Anyway, replace main.py with the following code:

# The webapp2 framework
import webapp2

# The minidom library for XML parsing
from xml.dom.minidom import parseString

# The URL Fetch library
from google.appengine.api import urlfetch

# Fetches an XML document and parses it
class MainPage(webapp2.RequestHandler):
    # Respond to a HTTP GET request
    def get(self):
        # A try-catch statement
            # Grabs the XML
            url = urlfetch.fetch('https://api.twitter.com/1/statuses/user_timeline.xml?screen_name=almightyolive&count=10&trim_user=true')
            # Parses the document
            xml = parseString(url.content)
            # Outputs the RSS

        # Our exception code
        except (TypeError, ValueError):
            self.response.out.write("<html><body><p>Invalid inputs</p></body></html>")

# Output the XML in a HTML friendly manner
def outputRSS(xml):
    # The get the states list
    statuses = xml.getElementsByTagName("status")
    # Our return string
    outputString = "<?xml version='1.0'?>\n<rss version='2.0'>\n\t<channel>"
    outputString+= "\n\t\t<title>Almightyolive Twitter</title>\n\t\t"

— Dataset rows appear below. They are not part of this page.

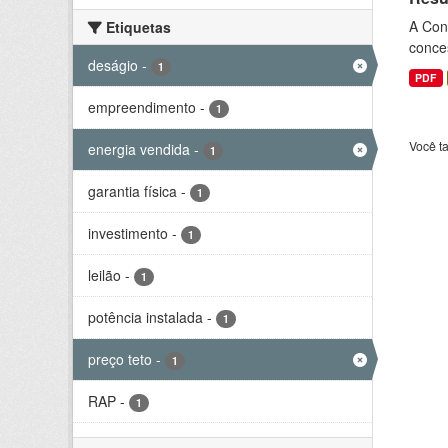
A Cons
Etiquetas
conce
deságio
-
1
PDF
empreendimento
-
1
Você t
energia vendida
-
1
garantia física
-
1
investimento
-
1
leilão
-
1
potência instalada
-
1
preço teto
-
1
RAP
-
1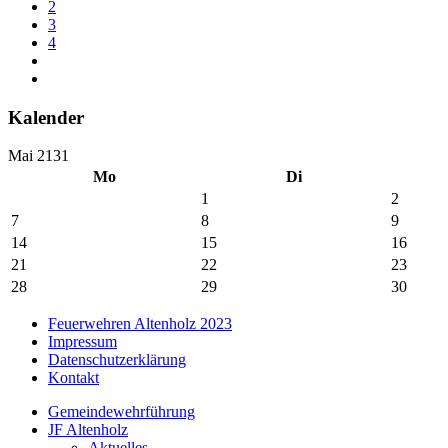
2
3
4
Kalender
Mai 2131
Mo
Di
1
2
7
8
9
14
15
16
21
22
23
28
29
30
Feuerwehren Altenholz 2023
Impressum
Datenschutzerklärung
Kontakt
Gemeindewehrführung
JF Altenholz
Aktuelles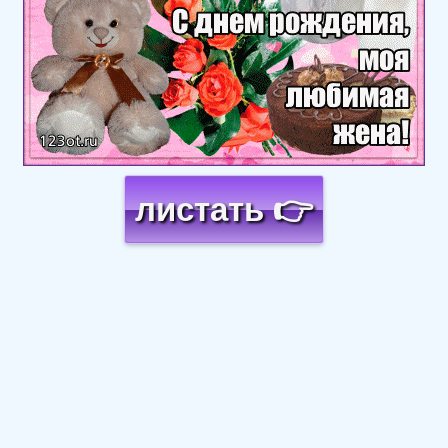
листать 👉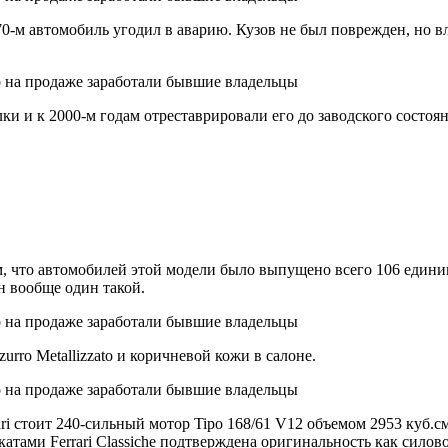
70-м автомобиль угодил в аварию. Кузов не был поврежден, но в
ки и к 2000-м годам отреставрировали его до заводского состоя
ом, что автомобилей этой модели было выпущено всего 106 един
н вообще один такой.
rro Metallizzato и коричневой кожи в салоне.
rari стоит 240-сильный мотор Tipo 168/61 V12 объемом 2953 куб
тами Ferrari Classiche подтверждена оригинальность как силовог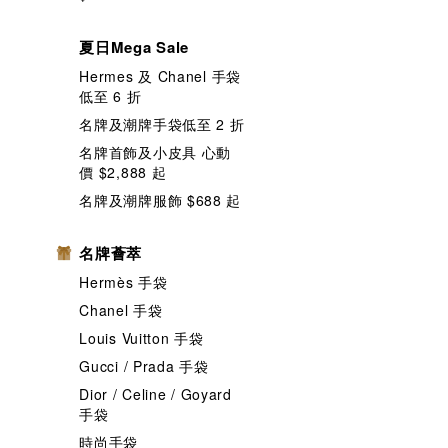
夏日Mega Sale
Hermes 及 Chanel 手袋
低至 6 折
名牌及潮牌手袋低至 2 折
名牌首飾及小皮具 心動
價 $2,888 起
名牌及潮牌服飾 $688 起
名牌薈萃
Hermès 手袋
Chanel 手袋
Louis Vuitton 手袋
Gucci / Prada 手袋
Dior / Celine / Goyard
手袋
時尚手袋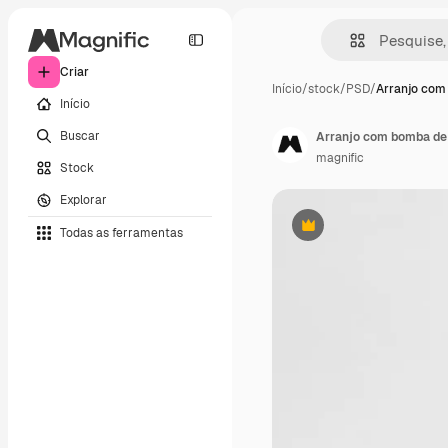
Criar
Início
/
stock
/
PSD
/
Arranjo com
Início
Buscar
Arranjo com bomba de 
magnific
Stock
Explorar
Todas as ferramentas
Premium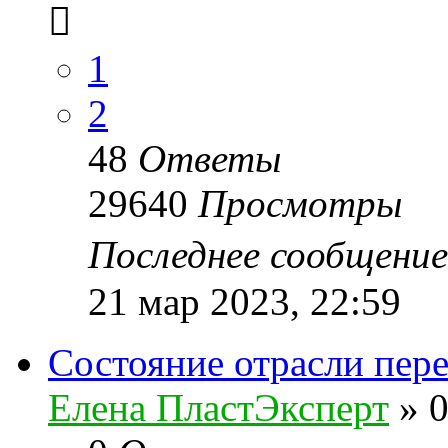
1
2
48
Ответы
29640
Просмотры
Последнее сообщени
21 мар 2023, 22:59
Состояние отрасли пер
Елена ПластЭксперт
»
0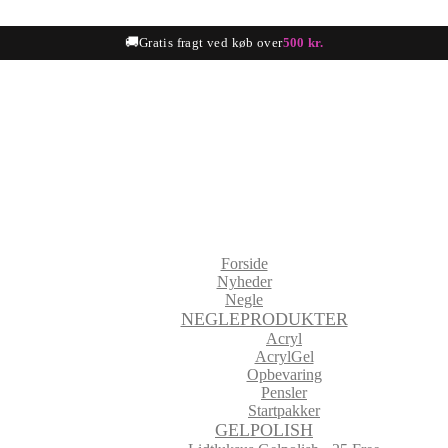
🚚
Gratis fragt ved køb over
500 kr.
Forside
Nyheder
Negle
NEGLEPRODUKTER
Acryl
AcrylGel
Opbevaring
Pensler
Startpakker
GELPOLISH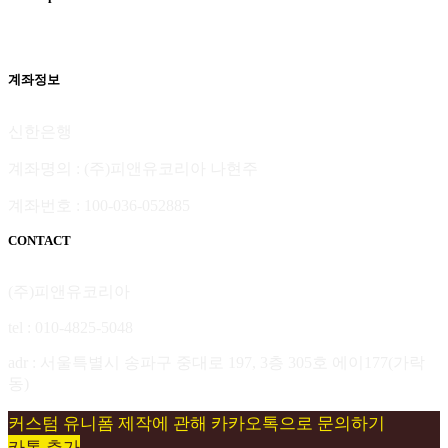
계좌정보
신한은행
계좌명의 : (주)피앤유코리아 나현주
계좌번호 : 100-036-052885
CONTACT
(주)피앤유코리아
tel : 010-4825-5048
adr : 서울특별시 송파구 중대로 197, 3층 305호 에이177(가락
동)
커스텀 유니폼 제작에 관해 카카오톡으로 문의하기
카톡 추가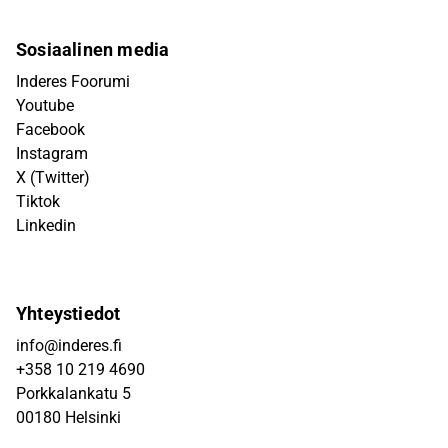
Sosiaalinen media
Inderes Foorumi
Youtube
Facebook
Instagram
X (Twitter)
Tiktok
Linkedin
Yhteystiedot
info@inderes.fi
+358 10 219 4690
Porkkalankatu 5
00180 Helsinki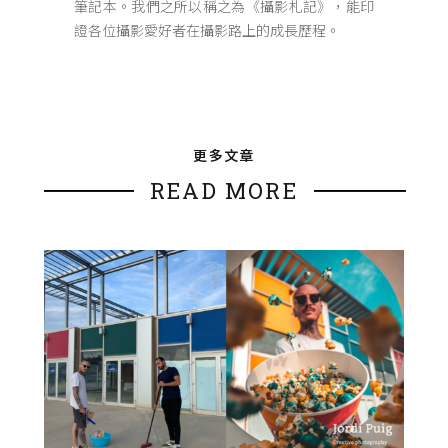
筆記本。我們之所以稱之為《攝影札記》，能印
證各位攝影愛好者在攝影路上的成長歷程。
更多文章
READ MORE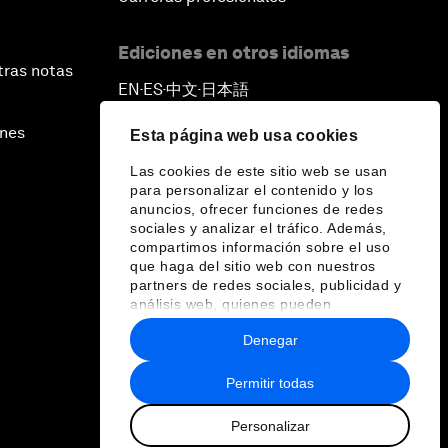
Ediciones en otros idiomas
tras notas
EN
ES
中文
日本語
▪
▪
▪
ines
Esta página web usa cookies
Las cookies de este sitio web se usan
para personalizar el contenido y los
anuncios, ofrecer funciones de redes
sociales y analizar el tráfico. Además,
compartimos información sobre el uso
que haga del sitio web con nuestros
partners de redes sociales, publicidad y
análisis web, quienes pueden
combinarla con otra información que les
Denegar
haya proporcionado o que hayan
recopilado a partir del uso que haya
hecho de sus servicios.
Permitir todas
Personalizar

    outputString+= "<link>https://twitter.com/#!/almightyolive</link>\n"
    outputString+= "\t\t<description>The twitter feed for the Almighty "
    outputString+= "Olive</description>"

    # Cycled through the states
    for status in statuses:
        #Gets the statuses
        text = status.getElementsByTagName("text")[0].firstChild.data
        date = status.getElementsByTagName("created_at")[0].firstChild.data
        tweet = status.getElementsByTagName("id")[0].firstChild.data
        # Insert links into the text
        words = text.split()
        for i in range (len(words)):
            words[i] = linkify(words[i])
        # Recompile words
        text = " ".join(words)
        # Creates our output
        string = "\n\t\t<item>\n\t\t\t<title>" + str(date) + "</title>\n"
        string+= "\t\t\t<link>https://twitter.com/AlmightyOlive/status/" + tweet
        string+= "</link>\n\t\t\t<description>" + str(text) + "</description>\n"
        string+= "\t\t</item>"

    # Output string
    outputString += "\n\t</channel>\n</rss>"
    return outputString   

# Detects if it is a URL link and adds the HTML tags
def linkify(text):
    # If http is present in, add the link tag
    if "http" in text:
        text = "&lt;a href='" + text + "'&gt;" + text + "&lt;/a&gt;"
    elif "@" in text:
        text = "&lt;a href='http://twitter.com/#!/" + text.split("@")[1]
        text+= "'&gt;" + text + "&lt;/a&gt;"
    return text

# Create our application instance that maps the root to our
# MainPage handler
app = webapp2.WSGIApplication([('/*', MainPage)], debug=True)

And there we have it; the linkify() function will add links into our tweets to make them more usable and accessible!